This is the human side of separating families due to immigration status. Who takes care of the children if we deport the parents?
This article by Linda Chavez sheds new light on this very complicated issue.
A new report out last week from the Pew Hispanic Center confirms what many observers already suspected about the illegal immigrant population in the United States: It is made up increasingly of intact families and their American-born children. Nearly half of illegal immigrant households consist of two-parent families with children, and 73 percent of these children were born here and are therefore U.S. citizens.
How does the new population of immigrants hearken to your ancestors and mine? Although the immigrants who graduate high school strive to attain some college education, the reality is that their long term earning “prognosis” is poor indeed.
The greater concern for some opponents of immigration – legal and illegal – is the fear that these newcomers will never fully adapt, won’t learn English, will remain poor and uneducated, and transform the United States into a replica of Mexico or some other Latin American country. The same fears led Americans of the mid-19th century to fear German and Irish immigrants, and in the early 20th century to fear Italians, Jews, Poles, and others from Eastern and Southern Europe.
Such worries are no more rational today – or born out of actual evidence – than they were a hundred years ago. It is true that Hispanic immigrants today take awhile to catch up with the native born just as their European predecessors did, and illegal immigrants never fully do so in terms of education or earnings.
Given the reality of this population, how do we deal with their presence in a humane and fiscally responsible manner?

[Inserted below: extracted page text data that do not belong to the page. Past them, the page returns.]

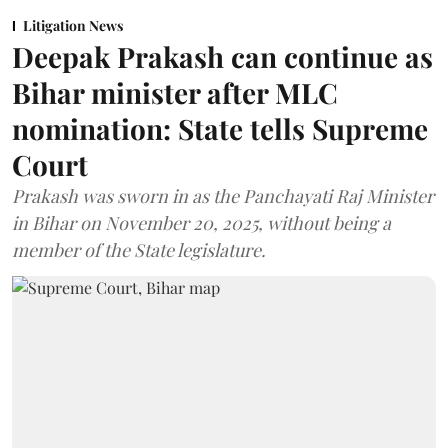
Litigation News
Deepak Prakash can continue as
Bihar minister after MLC
nomination: State tells Supreme
Court
Prakash was sworn in as the Panchayati Raj Minister
in Bihar on November 20, 2025, without being a
member of the State legislature.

The fact that so many illegal immigrants are intertwined with American citizens or legal residents, either as spouses or parents, should give pause to those who’d like to see all illegal immigrants rounded up and deported or their lives made so miserable they leave on their own. A better approach would allow those who have made their lives here, established families, bought homes, worked continuously and paid taxes to remain after paying fines, demonstrating English fluency, and proving they have no criminal record. Such an approach is as much about supporting family values as it is granting amnesty.